■ミラノ・コルティナオリンピック™ スノーボード男子ハーフパイプ決勝(日本時間14日、リビーニョ)
男子ハーフパイプの決勝が行われ、2022年北京五輪金メダリストの平野歩夢(27、TOKIOインカラミ)は連覇と4大会連続メダルは逃したが、2回目で大技・4回転半をメイクするなど大健闘し、7位入賞となった。3大会連続五輪出場の戸塚優斗(24、ヨネックス)が悲願の金メダルを獲得、初出場の山田琉聖(19、専門学校JWSC)が銅メダルに輝き、日本勢がW表彰台を達成した。
骨折を抱えながら出場した平野は、1本目から転倒者が続出する中、6番目にドロップイン。3回転半からのダブルコーク1440(4回転)と順調に決めた。しかし3本目のトリックで大技・ダブルコーク1620(4回転半)に挑戦したが転倒、27.50点だった。しかし2回目に、1回目で転倒した大技・4回転半を決め、フルメイク。86.50点をマークした。3回目は転倒で、4大会連続のメダルはならなかったが、堂々の滑りを見せた。

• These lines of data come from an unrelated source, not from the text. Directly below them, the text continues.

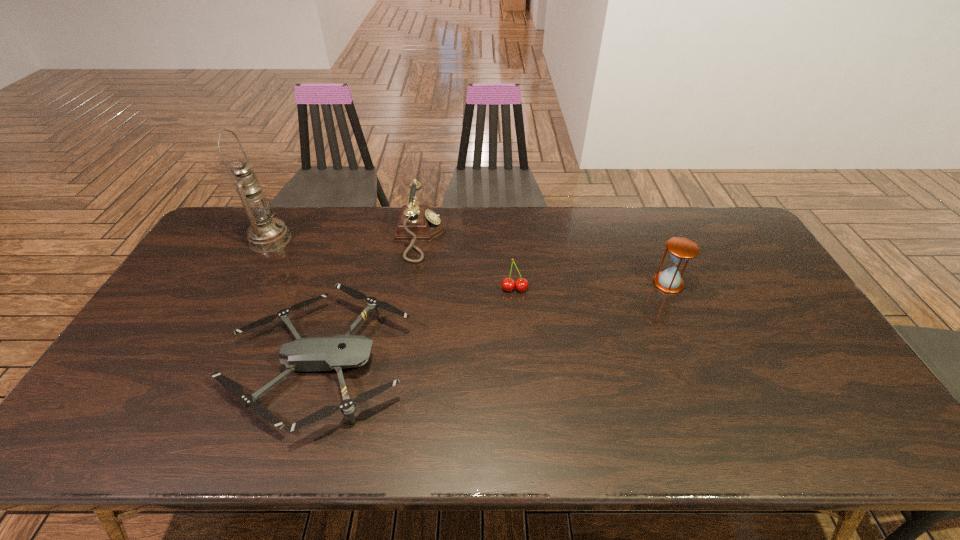 At what (x,y) coordinates should I click in order to perform the action: click on vacant space at the right edge of the desktop. Please return your answer as a coordinate pair (x, y). The width and height of the screenshot is (960, 540). Looking at the image, I should click on (718, 259).

You are a GUI agent. You are given a task and a screenshot of the screen. Output one action in this format:
    pyautogui.click(x=<x>, y=<y>)
    Task: Click on the free region at the far left corner of the desktop
    This screenshot has height=540, width=960.
    Given the screenshot: What is the action you would take?
    pyautogui.click(x=235, y=227)

This screenshot has height=540, width=960. In order to click on vacant space in between the telephone and the fourth tallest object in this screenshot , I will do `click(468, 262)`.

This screenshot has height=540, width=960. Identify the location of vacant area that lies between the tallest object and the shortest object. (295, 301).

Locate an element on the screen. vacant region between the cherry and the telephone is located at coordinates (468, 262).

Where is `vacant point located between the telephone and the tallest object`? vacant point located between the telephone and the tallest object is located at coordinates (346, 238).

I want to click on unoccupied area between the second shortest object and the tallest object, so click(393, 264).

I want to click on vacant point located between the telephone and the second object from right to left, so click(x=468, y=262).

Identify the location of vacant space that is in between the oil lamp and the hourglass. (469, 261).

The height and width of the screenshot is (540, 960). In order to click on vacant space in between the shortest object and the oil lamp in this screenshot , I will do `click(295, 301)`. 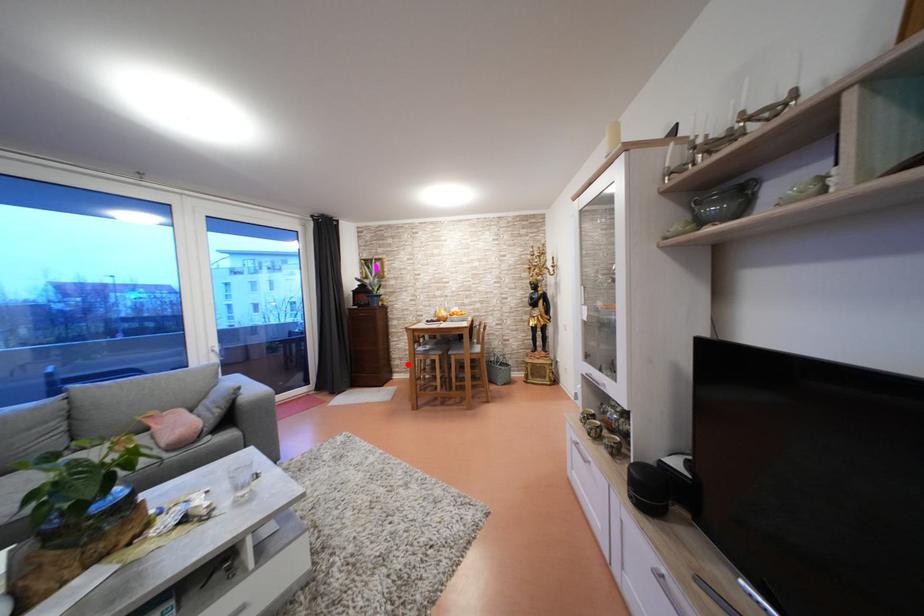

競技後、平野は「本当にすごく白熱した戦いで、無事生きて帰って来れてよかったなっていう本当それだけですね」と心境を吐露。「やっぱりいろいろな感情だったりとか怪我したこととかある程度頭から消し去らないと、ここまでのトリックに取り組めないようなそれぐらい自分も、今まで出したことないようなそういうリスクをかけていかなきゃなかったんで、思い切って本当は生きるか死ぬかの戦いみたいな気持ちは持って滑りました」と振り返った。
冬季五輪史上初の4大会連続メダルと連覇は逃したが、「1本目で転倒があったりとかあったので、悔しさは残るんですけど今まで歩んできたものは、またゼロから積み上げていければ」と前を向いた。
平野は、1月17日にスイスで行われたW杯で激しく転倒し、骨盤を骨折する大怪我を負いながらも、帰国後にリハビリに励み、イタリア入り。「痛みもまだある状態」と話していたが、予選も2本滑り切り、競技後には「本番この2本だけ痛み出ても、何とか通過しなきゃいけないというハイレベルな予選の状況だったので、それなりに痛みも覚悟しながら、体とも戦いながら自分とも戦いながら。決勝で自分のベストを尽くせれば」と話していた。
平野は、2014年ソチ大会で五輪初出場を果たすと、史上最年少(当時15歳)で初メダルを獲得。2018年平昌大会では2大会連続銀メダルに輝き、前回大会の北京大会では五輪史上初となる大技「トリプルコーク1440」を成功させ、悲願の金メダルを勝ち取った。
スノーボードハーフパイプは、半筒状のコースで5〜6回繰り出される空中での技を、審判員が演技全体の印象で採点する。得点は技の“完成度”・“難易度”・“高さ”・“独創性”の観点から決められる。6人の審判が100点満点で採点し、最高点と最低点を除いた平均点で競う。